Directions for this task
Return the listing below unchanged, but without pictures.

Provided material
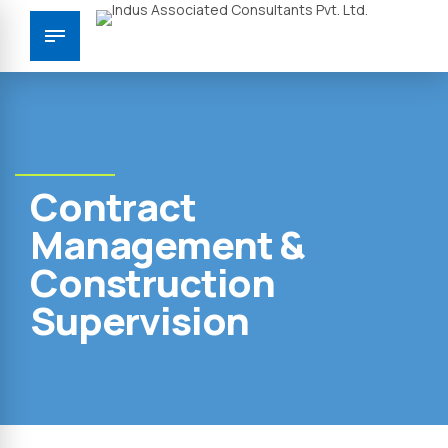
Contract
Management &
Construction
Supervision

Answer to this problem
Contract
Management &
Construction
Supervision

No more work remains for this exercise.